After waiting for initial test results, which all came back clear, the on-site doc made the call — they were keeping me overnight for observation. Which technically, wasn’t “being admitted” in Kaiser-land, whatever that means. Some of the cultures that were taken (throat, brain — er, I mean, nose) would take a few days to come back, so I was to be in the hospital until they did so. (All I know, is we only paid $180 for three days at the hospital, so I think “observation” gave us a discount. I’ll take it.)

All that being said, being in the hospital sucks.

Your ass is constantly hanging out of your gown, they’ve got you on an IV for fluids so you have to pee every 2 hours, and the constant machine beeping due to my IV placement was a crazy-making. The nurse on my LAST DAY finally showed me how to reset the IV. Would’ve been helpful two days sooner!

But seriously, the staff at Kaiser are incredible. Every single person I encounter there is courteous, kind, and wants to help in any way they can. They kept apologizing that they couldn’t figure out where the fever was coming from.

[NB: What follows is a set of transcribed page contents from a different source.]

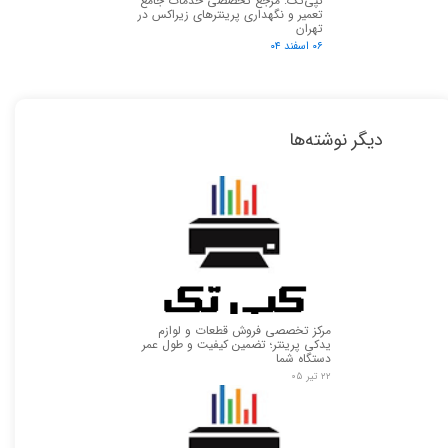
کپی‌تک: مرجع تخصصی خدمات جامع
تعمیر و نگهداری پرینترهای زیراکس در
تهران
۰۶ اسفند ۰۴
دیگر نوشته‌ها
مرکز تخصصی فروش قطعات و لوازم
یدکی پرینتر؛ تضمین کیفیت و طول عمر
دستگاه شما
۲۲ تیر ۰۵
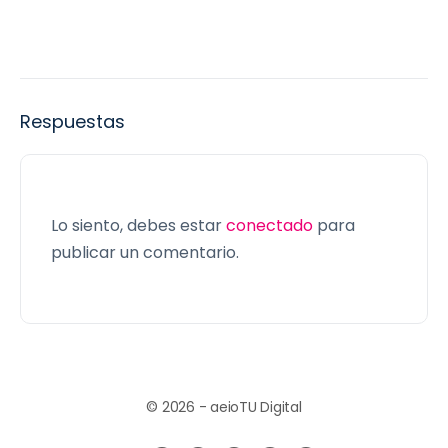
Respuestas
Lo siento, debes estar
conectado
para
publicar un comentario.
© 2026 - aeioTU Digital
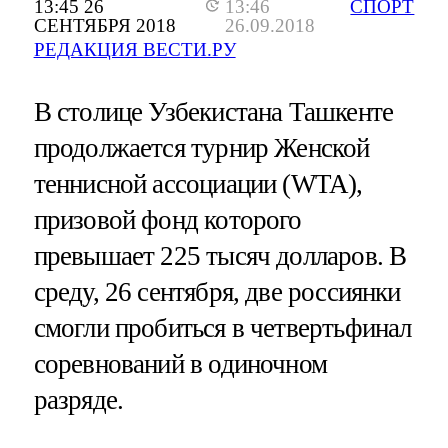
13:45 26
13:46
СПОРТ
СЕНТЯБРЯ 2018
26.09.2018
РЕДАКЦИЯ ВЕСТИ.РУ
В столице Узбекистана Ташкенте
продолжается турнир Женской
теннисной ассоциации (WTA),
призовой фонд которого
превышает 225 тысяч долларов. В
среду, 26 сентября, две россиянки
смогли пробиться в четвертьфинал
соревнований в одиночном
разряде.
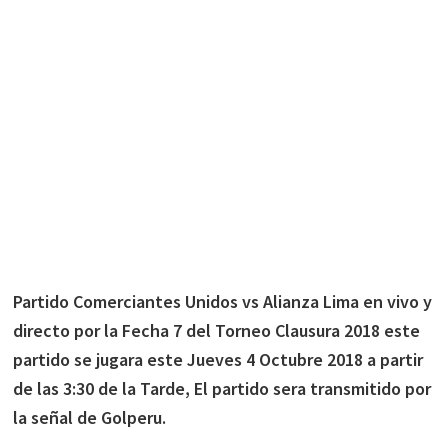
Partido Comerciantes Unidos vs Alianza Lima en vivo y
directo por la Fecha 7 del Torneo Clausura 2018 este
partido se jugara este Jueves 4 Octubre 2018 a partir
de las 3:30 de la Tarde, El partido sera transmitido por
la señal de Golperu.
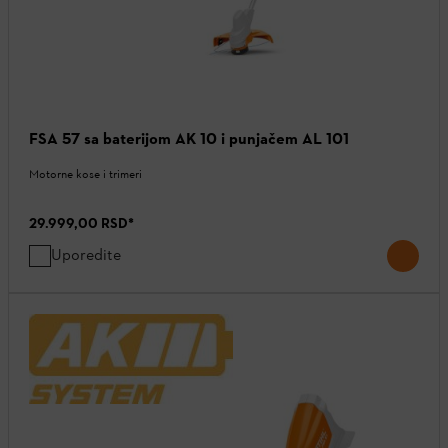
FSA 57 sa baterijom AK 10 i punjačem AL 101
Motorne kose i trimeri
29.999,00 RSD
*
Uporedite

They nailed down that everything was clear yesterday (April 18) and spoke with my oncologist, who mentioned that sometimes the chemo itself can cause fevers.

Well, hell.

I meet with him tomorrow, so we’ll go over what the plan is moving forward. I’ve already got my trusty thermometer to check my temp daily (98.9 today) and keep a better eye on that.

And now I’ve got 15 days off. Hoping for more energy as the days go by, but I’m glad to have made it through that latest ordeal. Leaving the hospital for home made me SO happy.

Shout out to my mother-in-law for staying with me both nights since Kenji had to be on the road by 5am both days, and that’s hard to do sleeping like shit in a hospital room where you aren’t the one in the bed. My support systems makes my cup runneth over.

So, we’re on our way back up! We’ll see what tomorrow’s appointment brings.